Ministro aliado de la comunidad LGBT+ es presidente de la SCJN

Conoce a Arturo Zaldívar, el ministro aliado de la comunidad LGBT+ que ahora es presidente de la SCJN.

Con más de nueve años de experiencia, el queretano y egresado de la Escuela Libre de Derecho, el ministro Arturo Zaldívar fue electo como presidente de la Suprema Corte de Justicia de la Nación (SCJN) y del Consejo de la Judicatura Federal (CJF) para el periodo 2019-2022. El también doctor en Derecho por la Universidad Nacional Autónoma de México se ha destacado como un gran aliado de la comunidad LGBT+.

Zaldívar puede contarse como uno de los ministros más progresistas que la corte haya tenido, aun cuando fue nominado por el mismo Felipe Calderón en 2009 a tomar el lugar del entonces presidente de la Suprema Corte, Genaro David Góngora Pimentel. En 2015, Arturo Zaldívar propuso legalizar cultivo, transporte y consumo de marihuana con fines lúdicos o recreativos, pues aseguró que su prohibición va contra el libre desarrollo de la personalidad.

También, en 2016, interpuso un proyecto de amparo en el que proponía declarar la inconstitucionalidad del “delito” del aborto.

¿Por qué Arturo Zaldívar es una aliado de la comunidad LGBT+?

En cuanto a los Derechos Humanos de la comunidad LGBT+, ha defendido que la Constitución protege todo tipo de familia y prohíbe discriminar por motivo de orientación sexual e identidad de género. De igual manera, se ha postulado a favor de la adopción por parte de parejas del mismo sexo, asegurando que ello vela por el interés mayor del menor.

En octubre de 2018, apoyó el proyecto de la ministra Norma Lucía Piña Hernández, quien propuso amparar a una mujer trans originaria de Veracruz a la que se le negó un acta de nacimiento con su nueva identidad, resolución que beneficiará a las personas transgénero que demanden su cambio de identidad legal en el resto del país.

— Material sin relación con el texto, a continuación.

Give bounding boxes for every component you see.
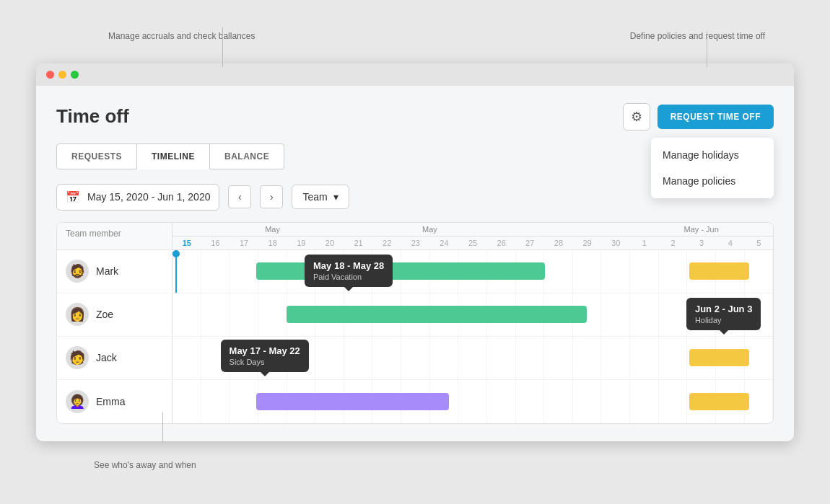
bars-cell-mark: May 18 - May 28 Paid Vacation (172, 250, 773, 293)
date-range-picker[interactable]: 📅 May 15, 2020 - Jun 1, 2020 (56, 184, 219, 211)
prev-button[interactable]: ‹ (228, 185, 251, 208)
tab-balance[interactable]: BALANCE (210, 143, 284, 169)
bars-cell-jack: May 17 - May 22 Sick Days (172, 337, 773, 379)
bar-mark-yellow[interactable] (689, 262, 749, 280)
next-button[interactable]: › (260, 185, 283, 208)
day-21: 21 (344, 236, 373, 249)
day-19: 19 (287, 236, 316, 249)
header-actions: ⚙ REQUEST TIME OFF Manage holidays Manag… (623, 103, 774, 131)
browser-window: Time off ⚙ REQUEST TIME OFF Manage holid… (36, 63, 794, 441)
table-row: 🧔 Mark (57, 250, 773, 293)
gantt-header: Team member May May May - Jun (57, 223, 773, 250)
gantt-col-header: Team member (57, 223, 172, 249)
day-25: 25 (458, 236, 487, 249)
day-5: 5 (745, 236, 774, 249)
month-label-may1: May (201, 223, 344, 236)
bar-zoe-vacation[interactable] (287, 306, 587, 323)
day-20: 20 (315, 236, 344, 249)
day-17: 17 (230, 236, 258, 249)
day-27: 27 (516, 236, 545, 249)
annotation-tr-line (707, 31, 707, 67)
annotation-bl-line (162, 412, 163, 441)
prev-icon: ‹ (238, 191, 242, 203)
avatar-emma: 👩‍🦱 (66, 390, 89, 413)
bar-emma-yellow[interactable] (689, 393, 749, 410)
annotation-top-right: Define policies and request time off (630, 31, 765, 41)
gantt-dates-area: May May May - Jun 15 16 17 18 19 (172, 223, 773, 249)
chevron-down-icon: ▾ (333, 191, 338, 203)
date-range-text: May 15, 2020 - Jun 1, 2020 (87, 191, 210, 203)
annotation-bottom: See who's away and when (94, 460, 196, 470)
month-label-may2: May (372, 223, 486, 236)
member-name-zoe: Zoe (96, 309, 113, 320)
day-15: 15 (172, 236, 201, 249)
day-3: 3 (687, 236, 716, 249)
day-2: 2 (659, 236, 688, 249)
member-cell-mark: 🧔 Mark (57, 250, 172, 293)
close-dot[interactable] (46, 71, 54, 79)
team-selector[interactable]: Team ▾ (292, 185, 349, 209)
member-cell-zoe: 👩 Zoe (57, 293, 172, 336)
page-title: Time off (56, 105, 129, 128)
avatar-jack: 🧑 (66, 346, 89, 369)
gear-button[interactable]: ⚙ (623, 103, 650, 131)
day-23: 23 (401, 236, 430, 249)
month-label-empty3 (487, 223, 630, 236)
avatar-mark: 🧔 (66, 260, 89, 283)
bar-jack-yellow[interactable] (689, 349, 749, 366)
day-29: 29 (573, 236, 602, 249)
table-row: 👩‍🦱 Emma (57, 380, 773, 423)
bar-emma-purple[interactable] (256, 393, 448, 410)
day-28: 28 (544, 236, 573, 249)
member-cell-jack: 🧑 Jack (57, 337, 172, 379)
month-label-empty2 (344, 223, 373, 236)
team-label: Team (302, 191, 327, 203)
dropdown-menu: Manage holidays Manage policies (651, 138, 774, 198)
annotation-tl-vline (222, 27, 223, 63)
gantt-container: Team member May May May - Jun (56, 222, 774, 424)
outer-wrapper: Manage accruals and check ballances Defi… (36, 63, 794, 441)
day-24: 24 (430, 236, 459, 249)
tab-requests[interactable]: REQUESTS (56, 143, 137, 169)
gantt-grid-jack (172, 337, 773, 379)
table-row: 👩 Zoe (57, 293, 773, 337)
member-name-emma: Emma (96, 396, 125, 407)
app-header: Time off ⚙ REQUEST TIME OFF Manage holid… (56, 103, 774, 131)
manage-policies-item[interactable]: Manage policies (651, 168, 774, 194)
bars-cell-zoe: Jun 2 - Jun 3 Holiday (172, 293, 773, 336)
day-labels: 15 16 17 18 19 20 21 22 23 24 25 26 (172, 236, 773, 249)
day-18: 18 (258, 236, 287, 249)
minimize-dot[interactable] (58, 71, 66, 79)
member-name-mark: Mark (96, 265, 118, 277)
annotation-top-left: Manage accruals and check ballances (108, 31, 255, 41)
next-icon: › (270, 191, 274, 203)
gear-icon: ⚙ (631, 109, 642, 125)
app-content: Time off ⚙ REQUEST TIME OFF Manage holid… (36, 86, 794, 441)
calendar-icon: 📅 (66, 190, 80, 204)
month-labels: May May May - Jun (172, 223, 773, 236)
day-4: 4 (716, 236, 745, 249)
manage-holidays-item[interactable]: Manage holidays (651, 142, 774, 168)
request-time-off-button[interactable]: REQUEST TIME OFF (658, 105, 774, 129)
avatar-zoe: 👩 (66, 303, 89, 326)
day-1: 1 (630, 236, 659, 249)
day-30: 30 (601, 236, 630, 249)
day-16: 16 (201, 236, 230, 249)
tab-timeline[interactable]: TIMELINE (137, 143, 210, 169)
day-22: 22 (372, 236, 401, 249)
bars-cell-emma (172, 380, 773, 423)
browser-titlebar (36, 63, 794, 86)
day-26: 26 (487, 236, 516, 249)
member-name-jack: Jack (96, 352, 117, 363)
bar-zoe-yellow[interactable] (689, 306, 749, 323)
month-label-mayjun: May - Jun (630, 223, 773, 236)
table-row: 🧑 Jack (57, 337, 773, 380)
bar-mark-vacation[interactable] (256, 262, 544, 280)
today-line (175, 250, 177, 293)
maximize-dot[interactable] (71, 71, 79, 79)
month-label-empty1 (172, 223, 201, 236)
member-cell-emma: 👩‍🦱 Emma (57, 380, 172, 423)
today-dot (172, 250, 180, 257)
gantt-body: 🧔 Mark (57, 250, 773, 423)
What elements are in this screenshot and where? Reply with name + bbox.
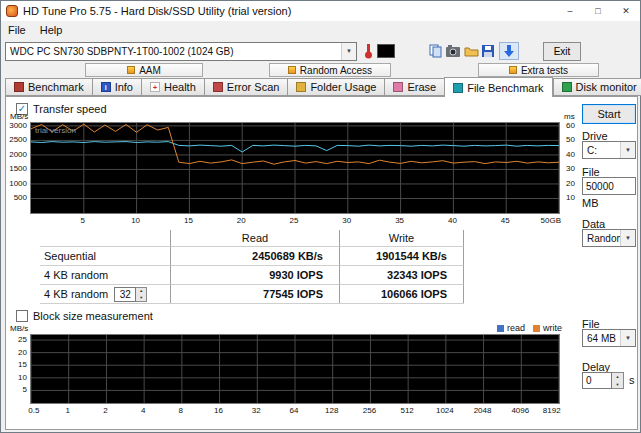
y-axis-tick: 25	[18, 335, 27, 344]
x-axis-tick: 16	[214, 406, 223, 415]
benchmark-icon	[14, 82, 24, 92]
group-label: Extra tests	[521, 65, 568, 76]
legend-write: write	[533, 323, 562, 333]
x-axis-tick: 256	[363, 406, 376, 415]
copy-icon[interactable]	[429, 44, 443, 58]
extra-tests-icon	[509, 66, 517, 74]
chart-legend: readwrite	[497, 323, 562, 333]
x-axis-tick: 2	[103, 406, 107, 415]
tab-bar: BenchmarkiInfo+HealthError ScanFolder Us…	[5, 78, 636, 96]
health-icon: +	[150, 82, 160, 92]
file-benchmark-icon	[453, 83, 463, 93]
device-select[interactable]: WDC PC SN730 SDBPNTY-1T00-1002 (1024 GB)…	[5, 42, 357, 61]
results-header-write: Write	[339, 230, 464, 246]
x-axis-tick: 40	[448, 216, 457, 225]
queue-depth-value[interactable]: 32	[114, 287, 136, 302]
result-row-label: Sequential	[40, 246, 170, 265]
y-axis-tick: 2000	[9, 150, 27, 159]
app-icon	[6, 5, 18, 17]
tab-erase[interactable]: Erase	[384, 78, 445, 96]
download-icon[interactable]	[499, 42, 519, 60]
queue-depth-spinner[interactable]: 32▲▼	[114, 287, 147, 302]
delay-input[interactable]	[582, 372, 612, 389]
titlebar: HD Tune Pro 5.75 - Hard Disk/SSD Utility…	[1, 1, 640, 21]
tab-label: Error Scan	[227, 81, 280, 93]
maximize-button[interactable]: □	[584, 1, 612, 21]
tab-benchmark[interactable]: Benchmark	[5, 78, 93, 96]
file-size-input[interactable]	[582, 177, 636, 195]
tab-file-benchmark[interactable]: File Benchmark	[444, 77, 552, 97]
minimize-button[interactable]: –	[556, 1, 584, 21]
y-axis-tick: 10	[566, 193, 575, 202]
y-axis-left: 252015105	[8, 323, 28, 419]
close-button[interactable]: ✕	[612, 1, 640, 21]
temperature-display	[377, 44, 395, 58]
y-axis-tick: 1000	[9, 179, 27, 188]
x-axis-tick: 35	[395, 216, 404, 225]
block-size-plot	[30, 334, 560, 404]
start-button[interactable]: Start	[582, 104, 636, 124]
result-write-value: 106066 IOPS	[339, 284, 464, 303]
checkbox-unchecked-icon	[16, 310, 28, 322]
legend-swatch-write	[533, 325, 540, 332]
thermometer-icon	[361, 43, 375, 59]
x-axis-tick: 25	[290, 216, 299, 225]
legend-read: read	[497, 323, 525, 333]
x-axis-tick: 15	[184, 216, 193, 225]
x-axis-tick: 10	[131, 216, 140, 225]
drive-select-value: C:	[583, 145, 620, 156]
tab-label: Folder Usage	[310, 81, 376, 93]
queue-depth-arrows[interactable]: ▲▼	[136, 287, 147, 302]
save-icon[interactable]	[482, 45, 495, 58]
tab-error-scan[interactable]: Error Scan	[204, 78, 289, 96]
menu-file[interactable]: File	[1, 22, 33, 38]
result-row-label-text: 4 KB random	[44, 269, 108, 281]
group-button-extra-tests[interactable]: Extra tests	[478, 63, 599, 77]
x-axis-tick: 1024	[436, 406, 454, 415]
spinner-up-icon[interactable]: ▲	[612, 373, 623, 381]
chevron-down-icon: ▼	[620, 142, 635, 158]
x-axis: 5101520253035404550GB	[30, 216, 560, 226]
random-access-icon	[288, 66, 296, 74]
y-axis-tick: 30	[566, 164, 575, 173]
block-size-checkbox[interactable]: Block size measurement	[16, 310, 153, 322]
result-write-value: 1901544 KB/s	[339, 246, 464, 265]
chevron-down-icon: ▼	[341, 43, 356, 60]
exit-button[interactable]: Exit	[543, 42, 581, 61]
x-axis-tick: 4096	[511, 406, 529, 415]
x-axis-tick: 0.5	[28, 406, 39, 415]
tab-folder-usage[interactable]: Folder Usage	[287, 78, 385, 96]
y-axis-right: 605040302010	[562, 111, 584, 229]
x-axis-tick: 2048	[474, 406, 492, 415]
tab-disk-monitor[interactable]: Disk monitor	[553, 78, 641, 96]
transfer-speed-chart: MB/s ms trial version 300025002000150010…	[8, 111, 584, 229]
x-axis-tick: 128	[325, 406, 338, 415]
file-benchmark-page: ✓ Transfer speed MB/s ms trial version 3…	[5, 96, 638, 430]
x-axis-tick: 50GB	[541, 216, 561, 225]
x-axis-tick: 512	[400, 406, 413, 415]
folder-icon[interactable]	[464, 45, 479, 57]
x-axis-tick: 8	[179, 406, 183, 415]
results-header-spacer	[40, 230, 170, 246]
delay-spinner[interactable]: ▲▼	[612, 372, 624, 389]
x-axis-tick: 8192	[543, 406, 561, 415]
x-axis-tick: 64	[290, 406, 299, 415]
group-button-random-access[interactable]: Random Access	[269, 63, 391, 77]
y-axis-tick: 40	[566, 150, 575, 159]
result-row-label-text: Sequential	[44, 250, 96, 262]
data-pattern-select[interactable]: Random ▼	[582, 229, 636, 247]
spinner-down-icon[interactable]: ▼	[612, 381, 623, 389]
block-size-chart: MB/s readwrite 252015105 0.5124816326412…	[8, 323, 584, 419]
block-file-size-select[interactable]: 64 MB ▼	[582, 329, 636, 347]
drive-select[interactable]: C: ▼	[582, 141, 636, 159]
device-select-value: WDC PC SN730 SDBPNTY-1T00-1002 (1024 GB)	[6, 46, 341, 57]
tab-label: Disk monitor	[576, 81, 637, 93]
menu-help[interactable]: Help	[33, 22, 70, 38]
group-button-aam[interactable]: AAM	[85, 63, 203, 77]
delay-unit-label: s	[629, 374, 635, 386]
block-size-label: Block size measurement	[33, 310, 153, 322]
camera-icon[interactable]	[446, 45, 461, 58]
error-scan-icon	[213, 82, 223, 92]
tab-info[interactable]: iInfo	[92, 78, 142, 96]
tab-health[interactable]: +Health	[141, 78, 205, 96]
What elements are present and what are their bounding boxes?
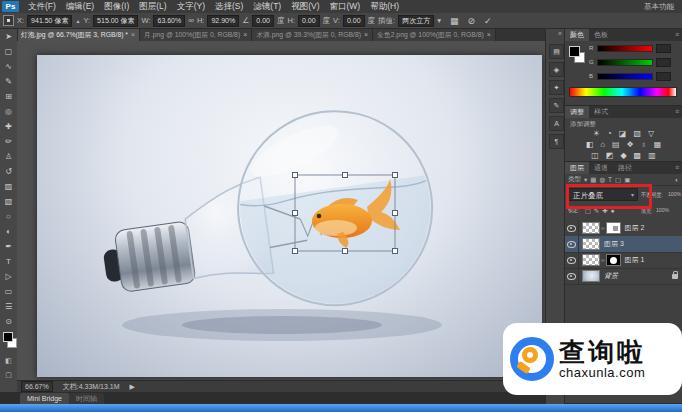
commit-transform-icon[interactable]: ✓ [484,16,492,26]
green-value-field[interactable] [656,58,671,67]
close-tab-icon[interactable]: × [131,29,135,41]
visibility-cell[interactable] [565,252,579,268]
doc-tab-jinyu[interactable]: 金鱼2.png @ 100%(图层 0, RGB/8) × [373,29,496,41]
shape-tool-icon[interactable]: ▭ [0,284,17,299]
photo-filter-adjustment-icon[interactable]: ❖ [627,140,634,150]
angle-value-field[interactable]: 0.00 [252,15,274,27]
close-tab-icon[interactable]: × [364,29,368,41]
height-value-field[interactable]: 92.90% [207,15,239,27]
link-dimensions-icon[interactable]: ∞ [188,15,194,27]
interpolation-caret-icon[interactable]: ▾ [437,16,441,25]
layer-name[interactable]: 图层 1 [625,255,645,265]
reference-point-icon[interactable] [3,15,14,26]
x-value-field[interactable]: 941.50 像素 [27,15,72,27]
layer-row-3-selected[interactable]: 图层 3 [565,236,682,253]
character-panel-icon[interactable]: A [549,116,564,131]
menu-window[interactable]: 窗口(W) [325,0,366,13]
tab-styles[interactable]: 样式 [589,106,613,118]
panel-menu-icon[interactable]: ≡ [675,106,682,118]
doc-tab-shuidi[interactable]: 水滴.png @ 39.3%(图层 0, RGB/8) × [252,29,373,41]
tab-color[interactable]: 颜色 [565,29,589,41]
healing-brush-tool-icon[interactable]: ✚ [0,119,17,134]
close-tab-icon[interactable]: × [487,29,491,41]
brush-presets-panel-icon[interactable]: ✦ [549,80,564,95]
curves-adjustment-icon[interactable]: ◪ [619,129,627,139]
path-selection-tool-icon[interactable]: ▷ [0,269,17,284]
panel-menu-icon[interactable]: ≡ [675,162,682,174]
transform-handle[interactable] [293,211,298,216]
v-skew-field[interactable]: 0.00 [343,15,365,27]
tab-layers[interactable]: 图层 [565,162,589,174]
clone-stamp-tool-icon[interactable]: ♙ [0,149,17,164]
lock-position-icon[interactable]: ✚ [602,207,607,215]
h-skew-field[interactable]: 0.00 [298,15,320,27]
opacity-value[interactable]: 100% [668,191,681,200]
exposure-adjustment-icon[interactable]: ▧ [633,129,641,139]
tab-timeline[interactable]: 时间轴 [69,393,104,404]
eraser-tool-icon[interactable]: ▨ [0,179,17,194]
hue-saturation-adjustment-icon[interactable]: ◧ [586,140,594,150]
marquee-tool-icon[interactable]: ▢ [0,44,17,59]
menu-type[interactable]: 文字(Y) [172,0,210,13]
eyedropper-tool-icon[interactable]: ◎ [0,104,17,119]
history-brush-tool-icon[interactable]: ↺ [0,164,17,179]
gradient-tool-icon[interactable]: ▧ [0,194,17,209]
transform-handle[interactable] [393,173,398,178]
layer-name[interactable]: 背景 [604,271,618,281]
zoom-tool-icon[interactable]: ⊙ [0,314,17,329]
black-white-adjustment-icon[interactable]: ▤ [612,140,620,150]
interpolation-dropdown[interactable]: 两次立方 [398,15,434,27]
filter-caret-icon[interactable]: ▾ [584,176,587,184]
lock-pixels-icon[interactable]: ✎ [594,207,599,215]
status-arrow-icon[interactable]: ▶ [130,383,135,391]
doc-tab-yue[interactable]: 月.png @ 100%(图层 0, RGB/8) × [140,29,252,41]
foreground-color-chip[interactable] [569,46,580,57]
blue-slider[interactable] [597,73,653,80]
switch-transform-mode-icon[interactable]: ▦ [450,16,459,26]
panel-menu-icon[interactable]: ≡ [675,29,682,41]
collapse-panels-icon[interactable]: « [558,30,562,37]
tab-swatches[interactable]: 色板 [589,29,613,41]
filter-pixel-layers-icon[interactable]: ▦ [590,176,596,184]
transform-handle[interactable] [293,249,298,254]
layer-name[interactable]: 图层 2 [625,223,645,233]
quick-mask-icon[interactable]: ◧ [0,355,17,367]
filter-type-dropdown[interactable]: 类型 [568,175,581,184]
color-spectrum-bar[interactable] [569,87,677,97]
filter-type-layers-icon[interactable]: T [608,176,612,183]
layer-mask-thumbnail[interactable] [606,254,621,266]
opacity-control[interactable]: 不透明度: 100% [641,191,682,200]
layer-thumbnail[interactable] [582,222,600,234]
red-value-field[interactable] [656,44,671,53]
green-slider[interactable] [597,59,653,66]
menu-edit[interactable]: 编辑(E) [61,0,99,13]
filter-shape-layers-icon[interactable]: ▢ [615,176,621,184]
foreground-color-swatch[interactable] [3,332,13,342]
lock-all-icon[interactable]: ● [611,207,615,214]
cancel-transform-icon[interactable]: ⊘ [467,16,475,26]
layer-thumbnail[interactable] [582,270,600,282]
blur-tool-icon[interactable]: ○ [0,209,17,224]
brush-tool-icon[interactable]: ✏ [0,134,17,149]
red-slider[interactable] [597,45,653,52]
menu-help[interactable]: 帮助(H) [365,0,404,13]
vibrance-adjustment-icon[interactable]: ▽ [648,129,654,139]
menu-image[interactable]: 图像(I) [99,0,134,13]
visibility-cell[interactable] [565,220,579,236]
brush-panel-icon[interactable]: ✎ [549,98,564,113]
layer-thumbnail[interactable] [582,238,600,250]
menu-filter[interactable]: 滤镜(T) [248,0,286,13]
layer-row-2[interactable]: ∞ 图层 2 [565,220,682,237]
quick-selection-tool-icon[interactable]: ✎ [0,74,17,89]
channel-mixer-adjustment-icon[interactable]: ♁ [641,140,647,150]
threshold-adjustment-icon[interactable]: ◆ [620,151,626,161]
lock-transparency-icon[interactable]: ▢ [585,207,591,215]
dodge-tool-icon[interactable]: ◐ [0,224,17,239]
transform-handle[interactable] [293,173,298,178]
menu-view[interactable]: 视图(V) [286,0,324,13]
transform-handle[interactable] [343,173,348,178]
invert-adjustment-icon[interactable]: ◫ [591,151,599,161]
menu-select[interactable]: 选择(S) [210,0,248,13]
layer-row-1[interactable]: ∞ 图层 1 [565,252,682,269]
doc-tab-dengpao[interactable]: 灯泡.jpg @ 66.7%(图层 3, RGB/8) * × [17,29,140,41]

Notablemente en torno al tema de los discursos de odio, en una de sus columnas en 2017 en Milenio escribió:

“No obstante, la libertad de expresión tiene un límite claro en el lenguaje discriminatorio y, fundamentalmente, en el discurso de odio. Dichos discursos —los cuales van mucho más allá de lo políticamente incorrecto— constituyen categorías de expresión ofensivas u oprobiosas con las que se descalifica a determinadas personas con motivo de su origen étnico o nacional, género, discapacidades, condición social, religión u orientación sexual, pero en el caso del discurso de odio, se añade un elemento de provocación y fomento del rechazo hacia un grupo social; un deliberado ánimo de menospreciar, encaminado a generar un clima de hostilidad, susceptible de concretarse en espacios de impunidad para las conductas violentas.”

Sin lugar a dudas, el ministro Zaldívar será un gran contrapeso con el Congreso y la Presidencia en temas que a todos preocupan en torno a la lucha contra la corrupción y con las estrategias de austeridad, que han sido parte de su plataforma desde hace mucho. Y será un gran complemento con el enfoque progresista de la Cuarta Transformación, sin perder la independencia que requiere la separación de poderes.